Exercise: Make an exact copy of the entries, and keep any pictures out of it.

+++

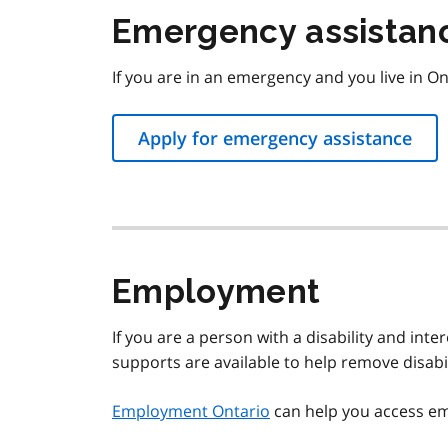
Emergency assistan
If you are in an emergency and you live in On
Apply for emergency assistance
Employment
If you are a person with a disability and inte
supports are available to help remove disabi
Employment Ontario
can help you access e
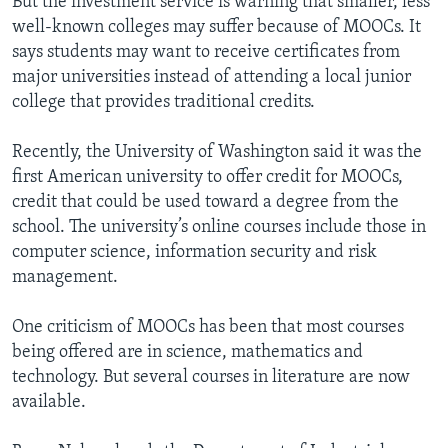
But the investment service is warning that smaller, less
well-known colleges may suffer because of MOOCs. It
says students may want to receive certificates from
major universities instead of attending a local junior
college that provides traditional credits.
Recently, the University of Washington said it was the
first American university to offer credit for MOOCs,
credit that could be used toward a degree from the
school. The university’s online courses include those in
computer science, information security and risk
management.
One criticism of MOOCs has been that most courses
being offered are in science, mathematics and
technology. But several courses in literature are now
available.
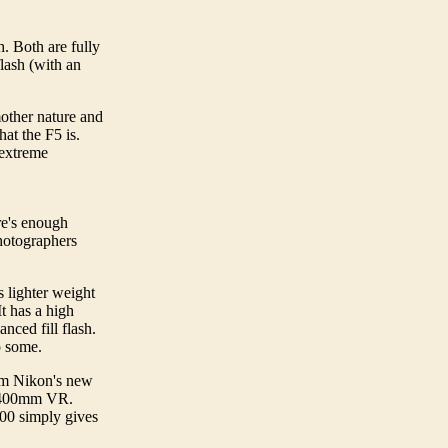
h. Both are fully
lash (with an
mother nature and
at the F5 is.
y extreme
re's enough
hotographers
s lighter weight
t has a high
anced fill flash.
 to some.
om Nikon's new
 80-400mm VR.
100 simply gives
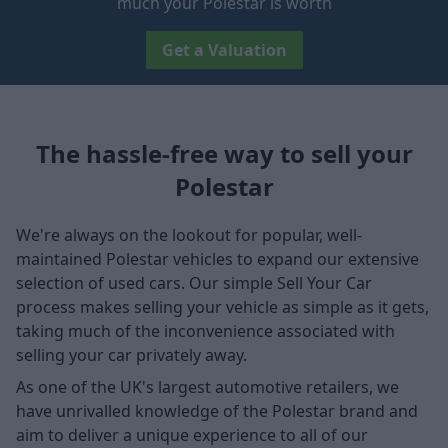
much your Polestar is worth
Get a Valuation
The hassle-free way to sell your
Polestar
We're always on the lookout for popular, well-
maintained Polestar vehicles to expand our extensive
selection of used cars. Our simple Sell Your Car
process makes selling your vehicle as simple as it gets,
taking much of the inconvenience associated with
selling your car privately away.
As one of the UK's largest automotive retailers, we
have unrivalled knowledge of the Polestar brand and
aim to deliver a unique experience to all of our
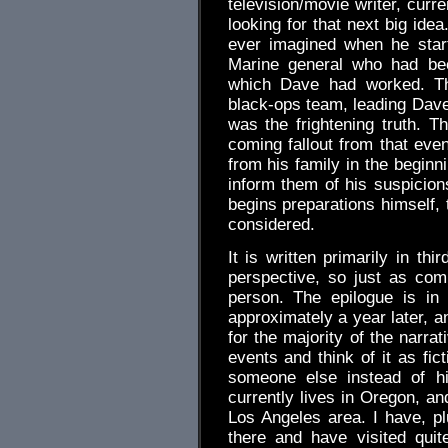
television/movie writer, curr
looking for that next big ide
ever imagined when he start
Marine general who had bee
which Dave had worked. The
black-ops team, leading Dave
was the frightening truth. T
coming fallout from that eve
from his family in the beginn
inform them of his suspicio
begins preparations himself,
considered.
It is written primarily in th
perspective, so just as comp
person. The epilogue is in
approximately a year later, a
for the majority of the narra
events and think of it as fic
someone else instead of h
currently lives in Oregon, an
Los Angeles area. I have, pl
there and have visited qui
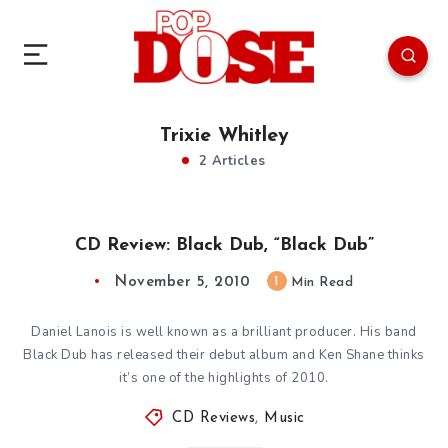
Trixie Whitley
2 Articles
CD Review: Black Dub, “Black Dub”
November 5, 2010
1
Min Read
Daniel Lanois is well known as a brilliant producer. His band
Black Dub has released their debut album and Ken Shane thinks
it’s one of the highlights of 2010.
CD Reviews
,
Music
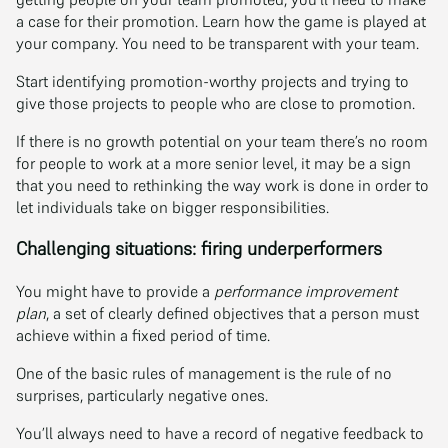
a case for their promotion. Learn how the game is played at
your company. You need to be transparent with your team.
Start identifying promotion-worthy projects and trying to
give those projects to people who are close to promotion.
If there is no growth potential on your team there’s no room
for people to work at a more senior level, it may be a sign
that you need to rethinking the way work is done in order to
let individuals take on bigger responsibilities.
Challenging situations: firing underperformers
You might have to provide a
performance improvement
plan
, a set of clearly defined objectives that a person must
achieve within a fixed period of time.
One of the basic rules of management is the rule of no
surprises, particularly negative ones.
You’ll always need to have a record of negative feedback to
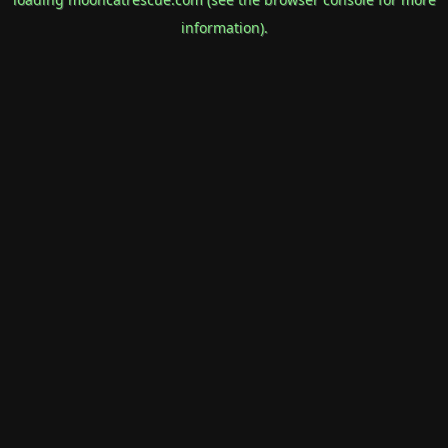
information).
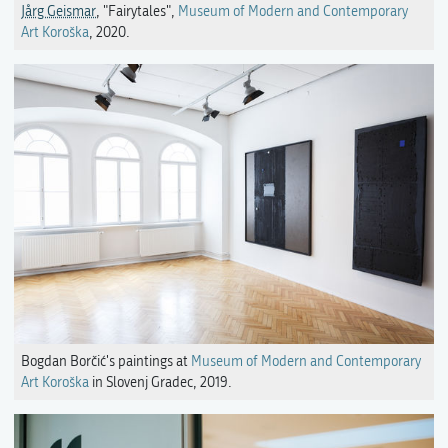
Jårg Geismar
, "Fairytales",
Museum of Modern and Contemporary
Art Koroška
, 2020.
Bogdan Borčić's paintings at
Museum of Modern and Contemporary
Art Koroška
in Slovenj Gradec, 2019.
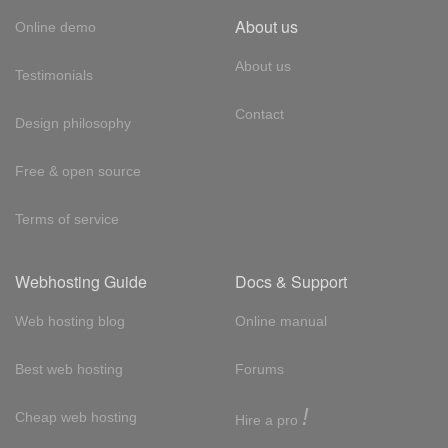
About us
Online demo
About us
Testimonials
Contact
Design philosophy
Free & open source
Terms of service
Webhosting Guide
Docs & Support
Web hosting blog
Online manual
Best web hosting
Forums
!
Cheap web hosting
Hire a pro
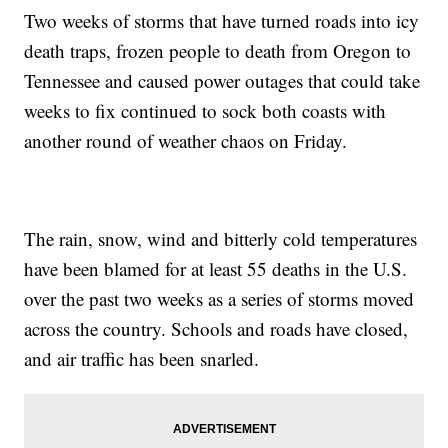
Two weeks of storms that have turned roads into icy
death traps, frozen people to death from Oregon to
Tennessee and caused power outages that could take
weeks to fix continued to sock both coasts with
another round of weather chaos on Friday.
The rain, snow, wind and bitterly cold temperatures
have been blamed for at least 55 deaths in the U.S.
over the past two weeks as a series of storms moved
across the country. Schools and roads have closed,
and air traffic has been snarled.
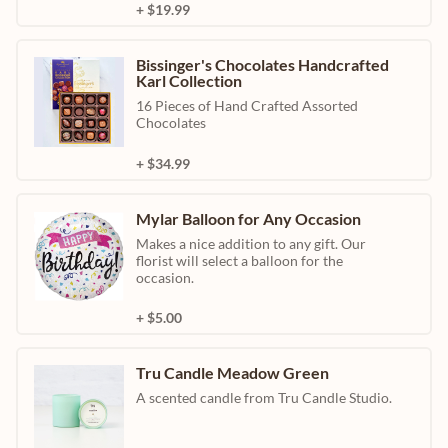
+ $19.99
Bissinger's Chocolates Handcrafted
Karl Collection
16 Pieces of Hand Crafted Assorted
Chocolates
+ $34.99
Mylar Balloon for Any Occasion
Makes a nice addition to any gift. Our
florist will select a balloon for the
occasion.
+ $5.00
Tru Candle Meadow Green
A scented candle from Tru Candle Studio.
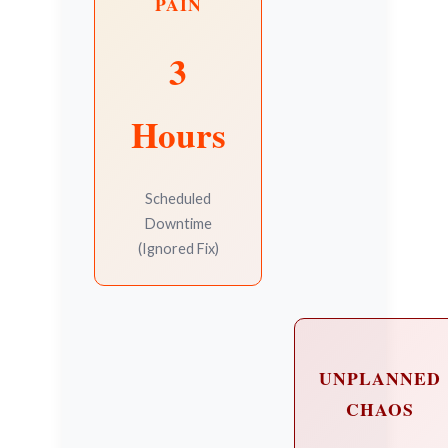
PAIN
3
Hours
Scheduled
Downtime
(Ignored Fix)
UNPLANNED
CHAOS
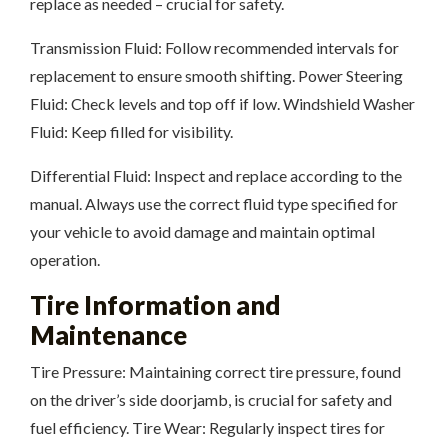
replace as needed – crucial for safety.
Transmission Fluid: Follow recommended intervals for
replacement to ensure smooth shifting. Power Steering
Fluid: Check levels and top off if low. Windshield Washer
Fluid: Keep filled for visibility.
Differential Fluid: Inspect and replace according to the
manual. Always use the correct fluid type specified for
your vehicle to avoid damage and maintain optimal
operation.
Tire Information and
Maintenance
Tire Pressure: Maintaining correct tire pressure, found
on the driver’s side doorjamb, is crucial for safety and
fuel efficiency. Tire Wear: Regularly inspect tires for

+++

Response:
Emergency assistan
If you are in an emergency and you live in On
Apply for emergency assistance
Employment
If you are a person with a disability and inte
supports are available to help remove disabi
Employment Ontario
can help you access e
But the investment service is warning that smaller, less
well-known colleges may suffer because of MOOCs. It
says students may want to receive certificates from
major universities instead of attending a local junior
college that provides traditional credits.
Recently, the University of Washington said it was the
first American university to offer credit for MOOCs,
credit that could be used toward a degree from the
school. The university’s online courses include those in
computer science, information security and risk
management.
One criticism of MOOCs has been that most courses
being offered are in science, mathematics and
technology. But several courses in literature are now
available.
h. Both are fully
lash (with an
mother nature and
at the F5 is.
y extreme
re's enough
hotographers
s lighter weight
t has a high
anced fill flash.
 to some.
om Nikon's new
 80-400mm VR.
100 simply gives
much your Polestar is worth
Get a Valuation
The hassle-free way to sell your
Polestar
We're always on the lookout for popular, well-
maintained Polestar vehicles to expand our extensive
selection of used cars. Our simple Sell Your Car
process makes selling your vehicle as simple as it gets,
taking much of the inconvenience associated with
selling your car privately away.
As one of the UK's largest automotive retailers, we
have unrivalled knowledge of the Polestar brand and
aim to deliver a unique experience to all of our
television/movie writer, curr
looking for that next big ide
ever imagined when he start
Marine general who had bee
which Dave had worked. The
black-ops team, leading Dave
was the frightening truth. T
coming fallout from that eve
from his family in the beginn
inform them of his suspicio
begins preparations himself,
considered.
It is written primarily in th
perspective, so just as comp
person. The epilogue is in
approximately a year later, a
for the majority of the narra
events and think of it as fic
someone else instead of h
currently lives in Oregon, an
Los Angeles area. I have, pl
there and have visited qui
Trixie Whitley
2 Articles
CD Review: Black Dub, “Black Dub”
November 5, 2010
1
Min Read
Daniel Lanois is well known as a brilliant producer. His band
Black Dub has released their debut album and Ken Shane thinks
it’s one of the highlights of 2010.
CD Reviews
,
Music
a case for their promotion. Learn how the game is played at
your company. You need to be transparent with your team.
Start identifying promotion-worthy projects and trying to
give those projects to people who are close to promotion.
If there is no growth potential on your team there’s no room
for people to work at a more senior level, it may be a sign
that you need to rethinking the way work is done in order to
let individuals take on bigger responsibilities.
Challenging situations: firing underperformers
You might have to provide a
performance improvement
plan
, a set of clearly defined objectives that a person must
achieve within a fixed period of time.
One of the basic rules of management is the rule of no
surprises, particularly negative ones.
You’ll always need to have a record of negative feedback to
information).
Jårg Geismar
, "Fairytales",
Museum of Modern and Contemporary
Art Koroška
, 2020.
Bogdan Borčić's paintings at
Museum of Modern and Contemporary
Art Koroška
in Slovenj Gradec, 2019.
About us
Online demo
About us
Testimonials
Contact
Design philosophy
Free & open source
Terms of service
Webhosting Guide
Docs & Support
Web hosting blog
Online manual
Best web hosting
Forums
!
Cheap web hosting
Hire a pro
Two weeks of storms that have turned roads into icy
death traps, frozen people to death from Oregon to
Tennessee and caused power outages that could take
weeks to fix continued to sock both coasts with
another round of weather chaos on Friday.
The rain, snow, wind and bitterly cold temperatures
have been blamed for at least 55 deaths in the U.S.
over the past two weeks as a series of storms moved
across the country. Schools and roads have closed,
and air traffic has been snarled.
+ $19.99
Bissinger's Chocolates Handcrafted
Karl Collection
16 Pieces of Hand Crafted Assorted
Chocolates
+ $34.99
Mylar Balloon for Any Occasion
Makes a nice addition to any gift. Our
florist will select a balloon for the
occasion.
+ $5.00
Tru Candle Meadow Green
A scented candle from Tru Candle Studio.
PAIN
3
Hours
Scheduled
Downtime
(Ignored Fix)
UNPLANNED
CHAOS
replace as needed – crucial for safety.
Transmission Fluid: Follow recommended intervals for
replacement to ensure smooth shifting. Power Steering
Fluid: Check levels and top off if low. Windshield Washer
Fluid: Keep filled for visibility.
Differential Fluid: Inspect and replace according to the
manual. Always use the correct fluid type specified for
your vehicle to avoid damage and maintain optimal
operation.
Tire Information and
Maintenance
Tire Pressure: Maintaining correct tire pressure, found
on the driver’s side doorjamb, is crucial for safety and
fuel efficiency. Tire Wear: Regularly inspect tires for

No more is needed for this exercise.